So long, Joey Garner. And thanks for the memories, the goals, all the niggle and all the elbows – and, most of all, for being someone bothered enough about Carlisle United to play and battle for them four times.
Not many players in Blues history can say they’ve come here then come back thrice more. Not many, with zero initial connection, have worn that kind of affection on their sleeve so repeatedly.
Now, football isn’t often the game of the heart we like to think. The best deal tends to take a player upwards, downwards or sideways rather than outright passion for a place.
Carlisle have benefited from that with Garner as much as they’ve suffered from it, and as much as they’ve arrived at circumstances where this fourth and (presumably) final parting, to Oldham Athletic, feels about right today.
A substitute role for a few months, or an 18-month deal in his approximate locality for someone 36 in April…it’s not hard to see how such decisions are reached, just as United are having to appreciate that being a home-city hero isn’t everything to Owen Moxon when faced with an offer to further his career at a bigger and higher-flying club.

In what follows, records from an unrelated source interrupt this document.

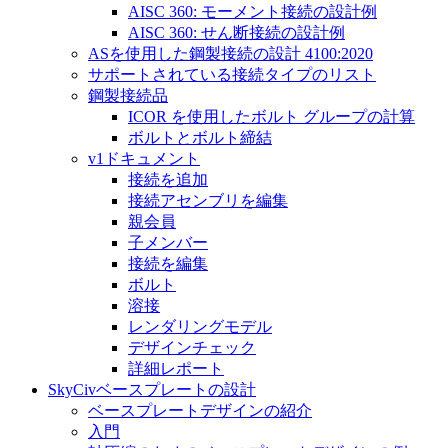
AISC 360: モーメント接続の設計例
AISC 360: せん断接続の設計例
ASを使用した鋼製接続の設計 4100:2020
サポートされている接続タイプのリスト
鋼製接続品
ICOR を使用したボルト グループの計算
ボルトとボルト締結
v1ドキュメント
接続を追加
接続アセンブリを編集
親会員
子メンバー
接続を編集
ボルト
溶接
レンダリングモデル
デザインチェック
詳細レポート
SkyCivベースプレートの設計
ベースプレートデザインの紹介
入門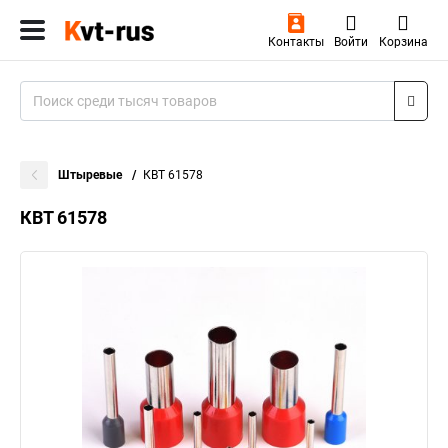
Контакты
Войти
Корзина
Штыревые
КВТ 61578
КВТ 61578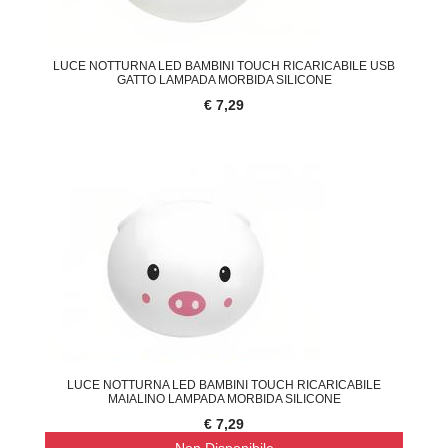
LUCE NOTTURNA LED BAMBINI TOUCH RICARICABILE USB
GATTO LAMPADA MORBIDA SILICONE
€ 7,29
LUCE NOTTURNA LED BAMBINI TOUCH RICARICABILE
MAIALINO LAMPADA MORBIDA SILICONE
€ 7,29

So let’s not pretend Garner has spent every day of his life gazing fondly at tattoos of the Carlisle crest on his skin. All the same – it did still matter to him to be here. The place still got its claws into him early on, and he still made it his business several times to return, to play, to score, to try and help.

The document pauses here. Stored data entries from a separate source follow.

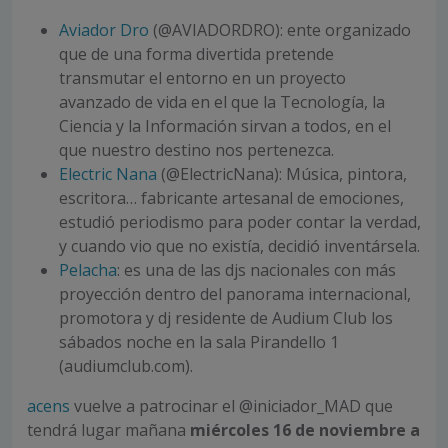
Aviador Dro
(@AVIADORDRO): ente organizado
que de una forma divertida pretende
transmutar el entorno en un proyecto
avanzado de vida en el que la Tecnología, la
Ciencia y la Información sirvan a todos, en el
que nuestro destino nos pertenezca.
Electric Nana
(@ElectricNana): Música, pintora,
escritora… fabricante artesanal de emociones,
estudió periodismo para poder contar la verdad,
y cuando vio que no existía, decidió inventársela.
Pelacha
: es una de las djs nacionales con más
proyección dentro del panorama internacional,
promotora y dj residente de Audium Club los
sábados noche en la sala Pirandello 1
(audiumclub.com).
acens
vuelve a patrocinar el @iniciador_MAD que
tendrá lugar mañana
miércoles 16 de noviembre a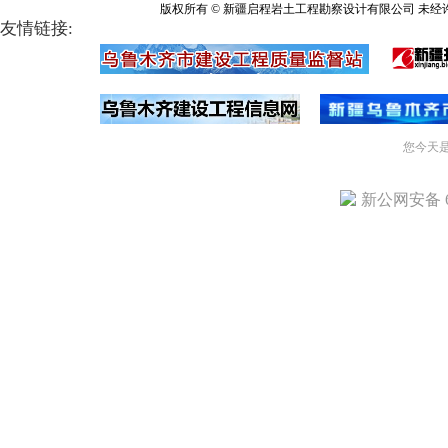
版权所有 © 新疆启程岩土工程勘察设计有限公司 未经
友情链接:
您今天
新公网安备 65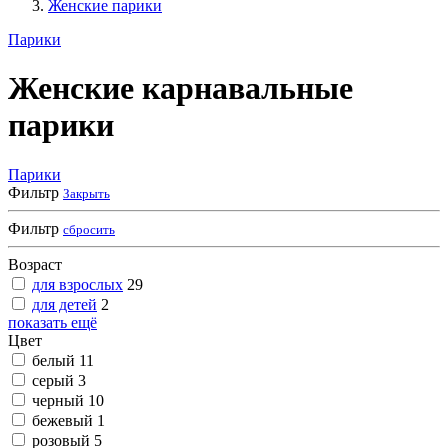
Женские парики
Парики
Женские карнавальные
парики
Парики
Фильтр
Закрыть
Фильтр
сбросить
Возраст
для взрослых
29
для детей
2
показать ещё
Цвет
белый
11
серый
3
черный
10
бежевый
1
розовый
5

On its own, there is surely a place in history for someone whose first goal for United came on February 10, 2007 and whose last occurred on November 4, 2023: 16 years, eight months and 26 days apart.
In between, Garner was invariably someone you relished having on your own side and detested in the colours of the enemy. When he played against United, for such as Huddersfield Town and Preston North End, the Blues felt that. They felt his talent for operating on the edge of acceptability, for winning, earning and stealing decisions, for making the odd challenge that causes you to wince, for getting up any nose that might be passing his path.
When the Blues benefited from these sometimes shady traits along with the brilliant ones – his power-packed finishing, his spring, his ever-ready wiles – the package was intoxicating and highly popular.
‘Ooh, Joey Garner’, the terrace song he enjoyed early and late at Carlisle, was for a player fans felt would and did fight for them, who would make sure the face presented to the opposition was tough, uncompromising and sometimes downright canny.
That’s what we wanted from the Blues when they were waging their wars, especially in circumstances when they needed some extra assistance. That’s what they got without condition or question from Garner.
United have been able to witness many stages of Garner’s evolution and latter-day, age-enforced regression. As a teenage loan arrival in 2007 he was all limbs, bone, line-leading hostility and fearlessness in the finish.
As a record signing later that year he was more rounded still: a flourishing young striker whose quality in that near-miss League One season of 2007/08 was a glory to behold. What would have happened to Carlisle’s doomed Championship bid had his cruciate not failed him that February is one of the great unknowns of an era.
His third coming, in 2012/13, came after Greg Abbott’s third-tier tenure had peaked. Garner found a club and team that was not fizzing with the life he had known before. He simply got on with the job of putting some better competitive foundations in place before his goalscoring knack, restored through that loan spell, inevitably caught the eye of a club such as Preston.
A decade later, bearing the bruises and the admirable record he had built at Deepdale and other clubs of due size, Garner fancied the idea of assisting United again. There were, it’s believed, a range of colourful options for him last January but the drive for promotion under Paul Simpson tickled his fancy – as, realistically, did the terms of what Carlisle were offering as they tried to tick a box which had been blank for far too long.
And so it came with a satisfying sense of closure when Garner, after a tortuous run-in, finally helped United go up. Not to the second tier, as had been the dream in 2008, but at least back to a level where it felt some credibility was returning at long last.
It has proved an enormous challenge since then, Garner starting more often in League One than had been the intention, a paucity of younger goalscoring options meaning Simpson had to lean on on the hardened reliability of what Garner could still bring, even if the elasticity of old could no longer be there.
Moments like late efforts against Shrewsbury Town, Stevenage and Burton Albion this season, when he was acclaimed in added time, amounted to a suitable send-off. As, in May, did the sight of Garner in the mixed zone at Wembley, a medal round his neck after that epic play-off final, turning and saying, with all sincerity, ‘That alright for you?’
We got there in the end, he seemed to be saying. Indeed we did, after all that time. So thanks, Joey Garner.